I'm so sorry if I put this in the wrong forum. I was going to put in in rat health but it was just a question out of curiosity. Can I feed my rats cheerios? I eat them most every morning when I play with my rats. Are honey nut cherries ok too? My ratties sometimes have a few but I want to make sure they are ok for them to eat.


----------



## moonkissed

Yes cheerios are fine. Many feed them in part of a mix even. 

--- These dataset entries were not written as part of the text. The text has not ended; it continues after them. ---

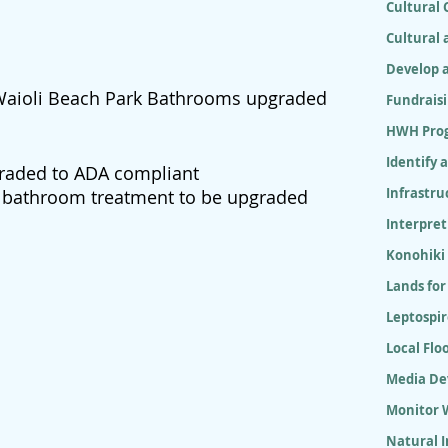
Cultural
Cultural 
Develop 
 Waioli Beach Park Bathrooms upgraded
Fundrais
HWH Pro
Identify 
raded to ADA compliant
Infrastr
k bathroom treatment to be upgraded
Interpret
Konohiki
Lands for
Leptospir
Local Flo
Media D
Monitor W
Natural 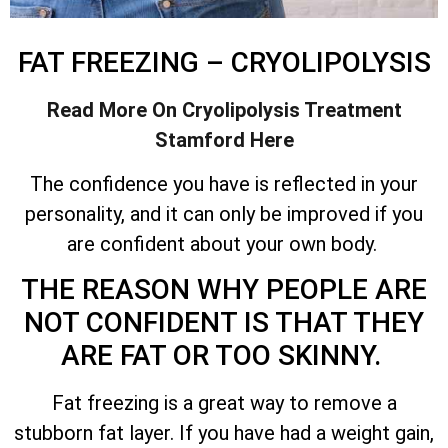
FAT FREEZING – CRYOLIPOLYSIS
Read More On Cryolipolysis Treatment
Stamford Here
The confidence you have is reflected in your
personality, and it can only be improved if you
are confident about your own body.
THE REASON WHY PEOPLE ARE
NOT CONFIDENT IS THAT THEY
ARE FAT OR TOO SKINNY.
Fat freezing is a great way to remove a
stubborn fat layer. If you have had a weight gain,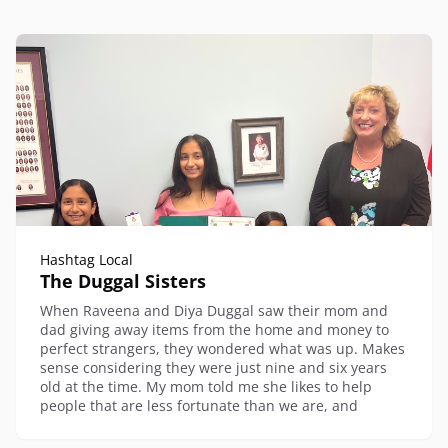
Hashtag Local
The Duggal Sisters
When Raveena and Diya Duggal saw their mom and
dad giving away items from the home and money to
perfect strangers, they wondered what was up. Makes
sense considering they were just nine and six years
old at the time. My mom told me she likes to help
people that are less fortunate than we are, and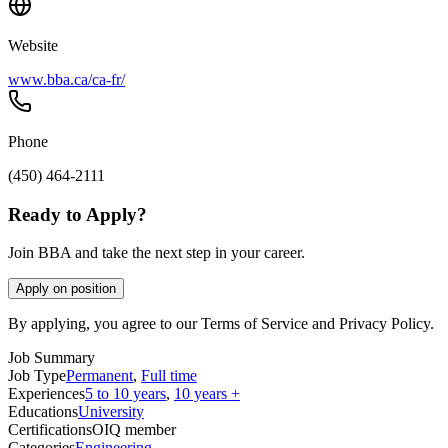
Website
www.bba.ca/ca-fr/
Phone
(450) 464-2111
Ready to Apply?
Join BBA and take the next step in your career.
Apply on position
By applying, you agree to our Terms of Service and Privacy Policy.
Job Summary
Job Type
Permanent
,
Full time
Experiences
5 to 10 years
,
10 years +
Educations
University
Certifications
OIQ member
Categories
Engineering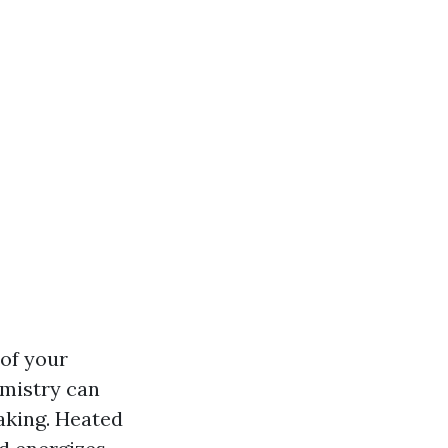
of your
emistry can
aking. Heated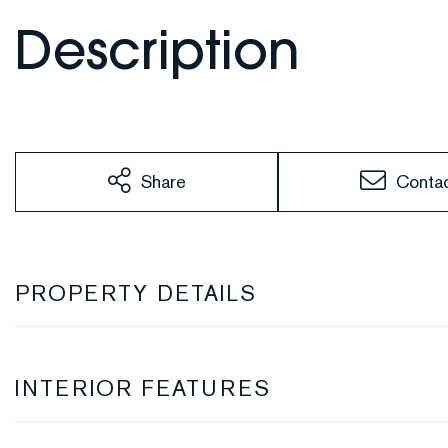
Share
Conta
PROPERTY DETAILS
INTERIOR FEATURES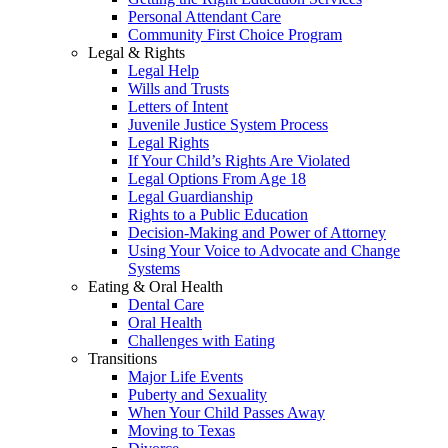
Personal Attendant Care
Community First Choice Program
Legal & Rights
Legal Help
Wills and Trusts
Letters of Intent
Juvenile Justice System Process
Legal Rights
If Your Child’s Rights Are Violated
Legal Options From Age 18
Legal Guardianship
Rights to a Public Education
Decision-Making and Power of Attorney
Using Your Voice to Advocate and Change
Systems
Eating & Oral Health
Dental Care
Oral Health
Challenges with Eating
Transitions
Major Life Events
Puberty and Sexuality
When Your Child Passes Away
Moving to Texas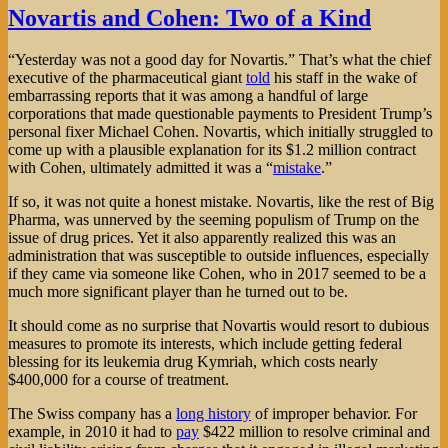
Novartis and Cohen: Two of a Kind
“Yesterday was not a good day for Novartis.” That’s what the chief
executive of the pharmaceutical giant
told
his staff in the wake of
embarrassing reports that it was among a handful of large
corporations that made questionable payments to President Trump’s
personal fixer Michael Cohen. Novartis, which initially struggled to
come up with a plausible explanation for its $1.2 million contract
with Cohen, ultimately admitted it was a “
mistake
.”
If so, it was not quite a honest mistake. Novartis, like the rest of Big
Pharma, was unnerved by the seeming populism of Trump on the
issue of drug prices. Yet it also apparently realized this was an
administration that was susceptible to outside influences, especially
if they came via someone like Cohen, who in 2017 seemed to be a
much more significant player than he turned out to be.
It should come as no surprise that Novartis would resort to dubious
measures to promote its interests, which include getting federal
blessing for its leukemia drug Kymriah, which costs nearly
$400,000 for a course of treatment.
The Swiss company has a
long history
of improper behavior. For
example, in 2010 it had to
pay
$422 million to resolve criminal and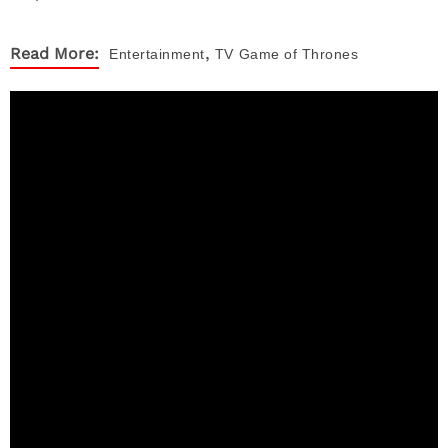
,
Read More:
Entertainment
TV
Game of Thrones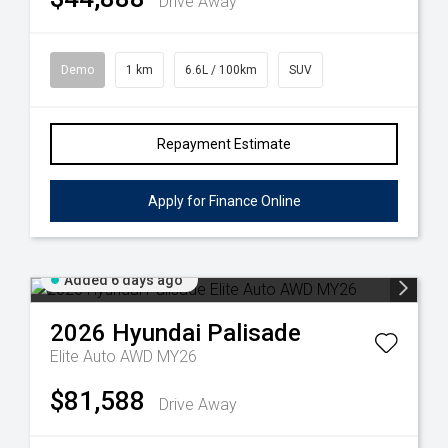
Drive Away
Demo
1 km
6.6L / 100km
SUV
Repayment Estimate
Apply for Finance Online
Added 6 days ago
2026
Hyundai
Palisade
Elite Auto AWD MY26
$81,588
Drive Away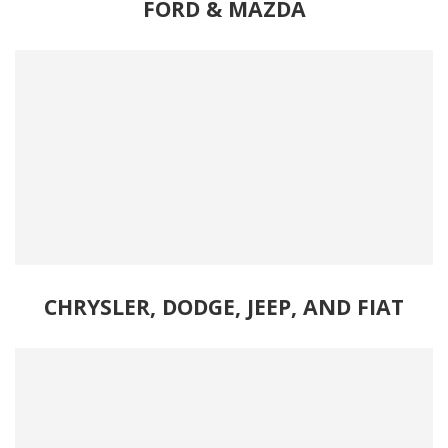
FORD
& 
MAZDA
CHRYSLER, DODGE, JEEP, AND FIAT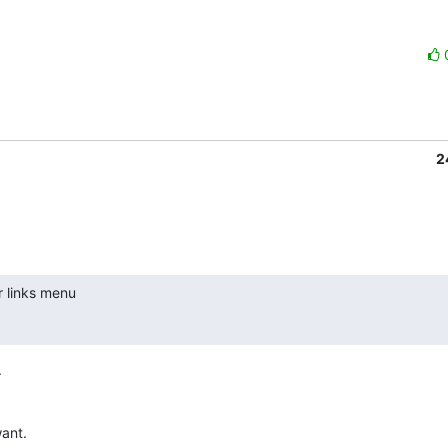
2
r links menu



ant.
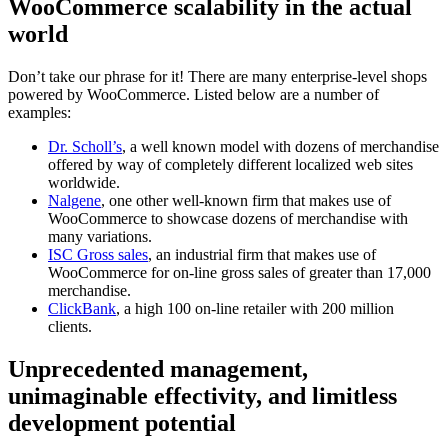
WooCommerce scalability in the actual
world
Don’t take our phrase for it! There are many enterprise-level shops
powered by WooCommerce. Listed below are a number of
examples:
Dr. Scholl’s
, a well known model with dozens of merchandise
offered by way of completely different localized web sites
worldwide.
Nalgene
, one other well-known firm that makes use of
WooCommerce to showcase dozens of merchandise with
many variations.
ISC Gross sales
, an industrial firm that makes use of
WooCommerce for on-line gross sales of greater than 17,000
merchandise.
ClickBank
, a high 100 on-line retailer with 200 million
clients.
Unprecedented management,
unimaginable effectivity, and limitless
development potential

The honey nut ones might be ok as a treat once every now and then but kindof high in sugar I would think. I probably would stick to the normal ones or the multi grain ones


----------



## A.ngelF.eathers

Mine go nuts for cheerios. I feed them -both plain and honey nut- as a treat, something for them to snack on between real meals.


----------



## junior_j

Plain or wholegrain ones are best for them but honey nut would be okay for a treat as the others have said. Hugo has cheerios as part of his mix


----------



## Rat lover

Ok thanks so much. My girls love them.


----------



## tabbytoo

Mine think they're crack...but I only let them have the whole grain ones.


----------



## BigBen

Do check the ingredients to see what's listed first. In the old days, sugar used to be the first ingredient of Cheerios, so I am always a little leery of eating it or giving it to pets. I believe that General Mills did change the formula a while back in response to complaints, which is why I advise checking the label.


----------



## Rat lover

Thank you big Ben. I checked it and sugar was NOT the first ingredient. Better safe than sorry though


----------